Data 607 Week 10 Assignment

The Libraries Used

library(tidytext)
library(textdata)
library(dplyr)

## 
## Attaching package: 'dplyr'

## The following objects are masked from 'package:stats':
## 
##     filter, lag

## The following objects are masked from 'package:base':
## 
##     intersect, setdiff, setequal, union

library(stringr)
library(janeaustenr)
library(tidyr)
library(rvest)

Primary Code from Textbook

The following sections re-creates excerpt code from “Text Mining with R”, which performs sentiment analysis on tidy data. The example utilizes Jane Austen novels to demonstrate how the novels can be itemized using tidyr, then compares three different lexicon libraries to assess sentiment.

Austen_books() is a tibble that consists of two columns; “text” and “book”. Under a new variable, “tidy_books”, the text values from austen_books() is grouped by “book” then mutated to assign the row number and chapter of which those values belong to. Once this is done, the text is flattened by using the unnest_tokens function from the R package tidytext.

tidy_books <- austen_books() %>%
  group_by(book) %>%
  mutate(
    linenumber = row_number(),
    chapter = cumsum(str_detect(text, 
                                regex("^chapter [\\divxlc]", 
                                      ignore_case = TRUE)))) %>%
  ungroup() %>%
  unnest_tokens(word, text)

The following section utlizes the “nrc” lexicon library to assess the “joy” sentiment in the book, “Emma”. Once the joy words are filtered from the “nrc” library then assigned to variable, “nrc_joy”, inner_join() is utilized to match the words in the itemized dataframe, tidy_books. Then the joy associated text from the book is counted to see which words occur most frequently.

nrc_joy <- get_sentiments("nrc") %>% 
  filter(sentiment == "joy")

tidy_books %>%
  filter(book == "Emma") %>%
  inner_join(nrc_joy) %>%
  count(word, sort = TRUE)

## Joining, by = "word"

The following code introduces the “bing” lexicon library which yields “positive” or “negative” to measure sentiment.

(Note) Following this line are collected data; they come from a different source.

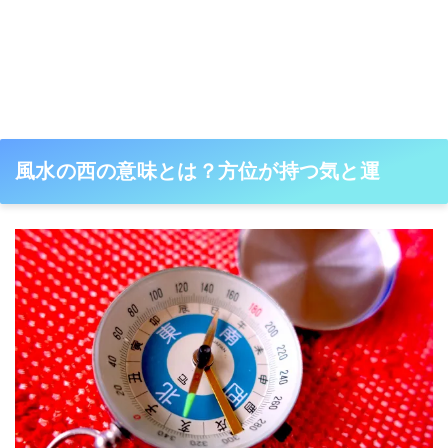
風水の西の意味とは？方位が持つ気と運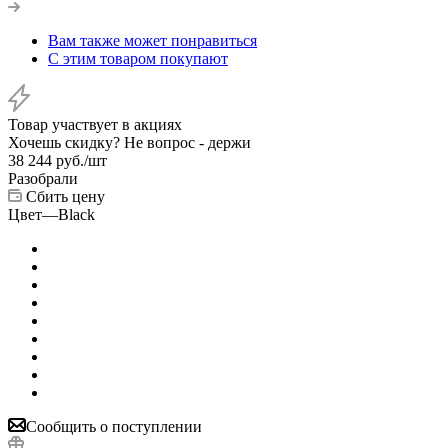
Вам также может понравиться
С этим товаром покупают
Товар участвует в акциях
Хочешь скидку? Не вопрос - держи
38 244
руб.
/шт
Разобрали
Сбить цену
Цвет
—
Black
Сообщить о поступлении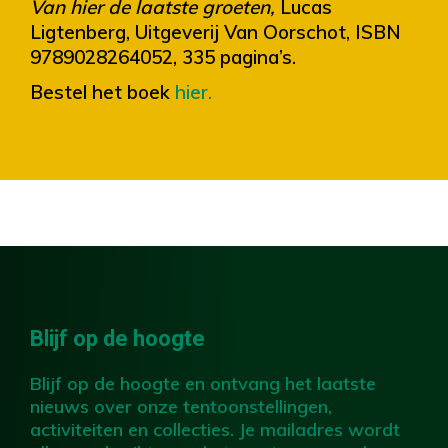
Van hier de laatste groeten,
Lucas
Ligtenberg, Uitgeverij Van Oorschot, ISBN
9789028264052, 335 pagina’s.
Bestel het boek
hier.
Blijf op de hoogte
Blijf op de hoogte en ontvang het laatste
nieuws over onze tentoonstellingen,
activiteiten en collecties. Je mailadres wordt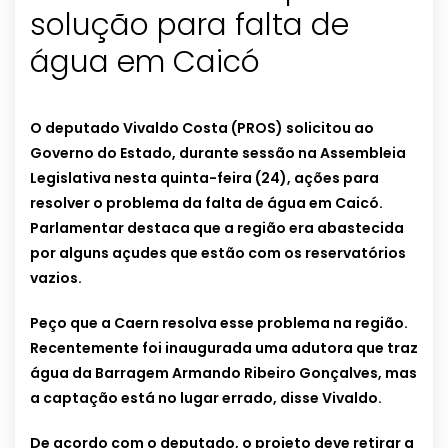
solução para falta de
água em Caicó
O deputado Vivaldo Costa (PROS) solicitou ao
Governo do Estado, durante sessão na Assembleia
Legislativa nesta quinta-feira (24), ações para
resolver o problema da falta de água em Caicó.
Parlamentar destaca que a região era abastecida
por alguns açudes que estão com os reservatórios
vazios.
Peço que a Caern resolva esse problema na região.
Recentemente foi inaugurada uma adutora que traz
água da Barragem Armando Ribeiro Gonçalves, mas
a captação está no lugar errado, disse Vivaldo.
De acordo com o deputado, o projeto deve retirar a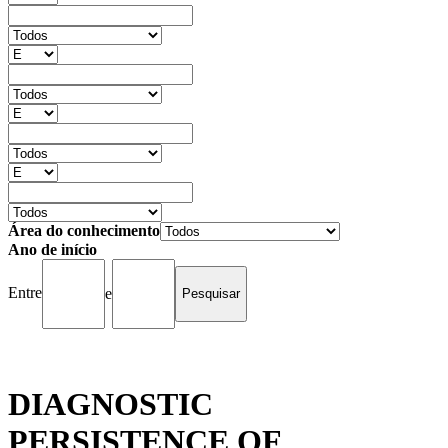
Área do conhecimento
Ano de início
Entre
e
DIAGNOSTIC
PERSISTENCE OF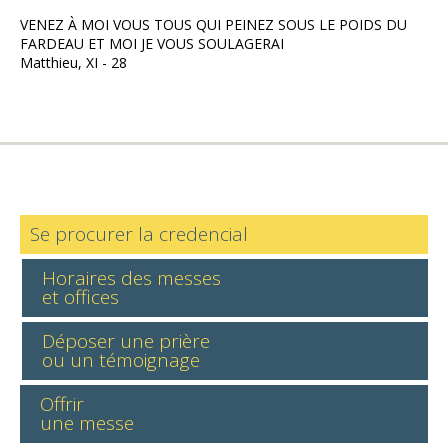
VENEZ À MOI VOUS TOUS QUI PEINEZ SOUS LE POIDS DU
FARDEAU ET MOI JE VOUS SOULAGERAI
Matthieu, XI - 28
Se procurer la credencial
Horaires des messes
et offices
Déposer une prière
ou un témoignage
Offrir
une messe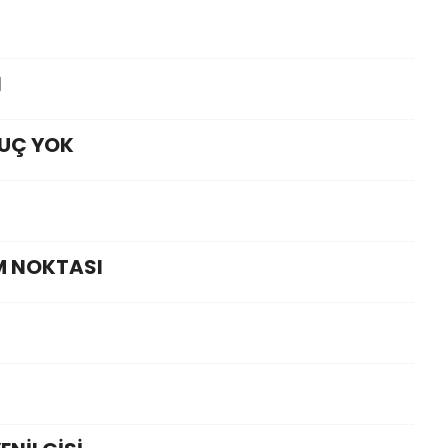
N
NUÇ YOK
M NOKTASI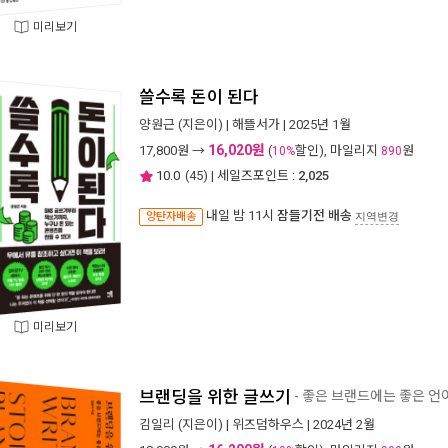
미리보기
쓸수록 돈이 된다
양원근
(지은이) |
해뜰서가
| 2025년 1월
16,020원
17,800
원 →
(
할인), 마일리지
원
10%
890
10.0
(
45
) | 세일즈포인트 :
2,025
내일 밤 11시
잠들기전 배송
양탄자배송
지역변경
미리보기
브랜딩을 위한 글쓰기
- 좋은 브랜드에는 좋은 언
김일리
(지은이) |
위즈덤하우스
| 2024년 2월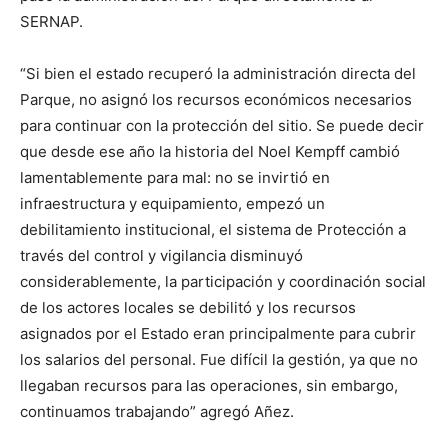
SERNAP.
“Si bien el estado recuperó la administración directa del
Parque, no asignó los recursos económicos necesarios
para continuar con la protección del sitio. Se puede decir
que desde ese año la historia del Noel Kempff cambió
lamentablemente para mal: no se invirtió en
infraestructura y equipamiento, empezó un
debilitamiento institucional, el sistema de Protección a
través del control y vigilancia disminuyó
considerablemente, la participación y coordinación social
de los actores locales se debilitó y los recursos
asignados por el Estado eran principalmente para cubrir
los salarios del personal. Fue difícil la gestión, ya que no
llegaban recursos para las operaciones, sin embargo,
continuamos trabajando” agregó Añez.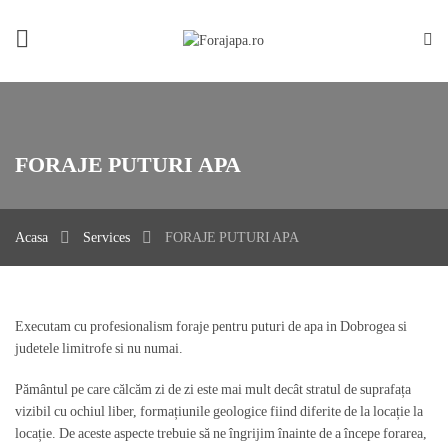
FORAJE PUTURI APA
Acasa
Services
FORAJE PUTURI APA
Executam cu profesionalism foraje pentru puturi de apa in Dobrogea si
judetele limitrofe si nu numai.
Pământul pe care călcăm zi de zi este mai mult decât stratul de suprafața
vizibil cu ochiul liber, formațiunile geologice fiind diferite de la locație la
locație. De aceste aspecte trebuie să ne îngrijim înainte de a începe forarea,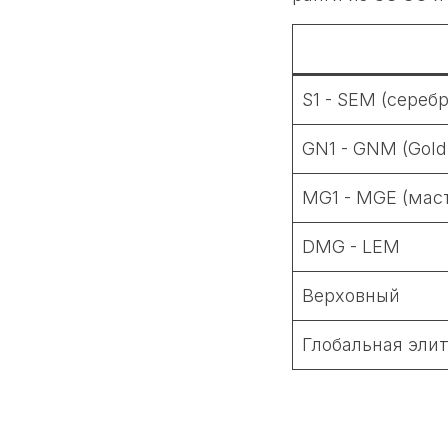
S1 - SEM (серебр
GN1 - GNM (Gold
MG1 - MGE (мас
DMG - LEM
Верховный
Глобальная эли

So the overall net sentiment is evaluated per book by performing the same inner_join operation as previously then assigns 80 lines per row in the “jane_austen_sentiment” variable. And per these 80 lines, the net sentiment is calculated.

jane_austen_sentiment <- tidy_books %>%
  inner_join(get_sentiments("bing")) %>%
  count(book, index = linenumber %/% 80, sentiment) %>%
  pivot_wider(names_from = sentiment, values_from = n, values_fill = 0) %>% 
  mutate(sentiment = positive - negative)

## Joining, by = "word"

Overall, by visual inspection it is clear that the overall net sentiment is positive through the sequential progresion of each book. This shows that based on these lexicon libraries, the general usage of words are positive.

library(ggplot2)

ggplot(jane_austen_sentiment, aes(index, sentiment, fill = book)) +
  geom_col(show.legend = FALSE) +
  facet_wrap(~book, ncol = 2, scales = "free_x")

Instead of assessing sentiment in a binary fashion, we now can utilize the “afinn” lexicon in order to see how the sentiment changes through the novel, “Pride & Prejudice”. This lexicon measures sentiment between the integers -5 to +5. Once the afinn assessment is obtained, then the dataframes are combined in order to use ggplot to plot per method (NRC, AFINN, and bing).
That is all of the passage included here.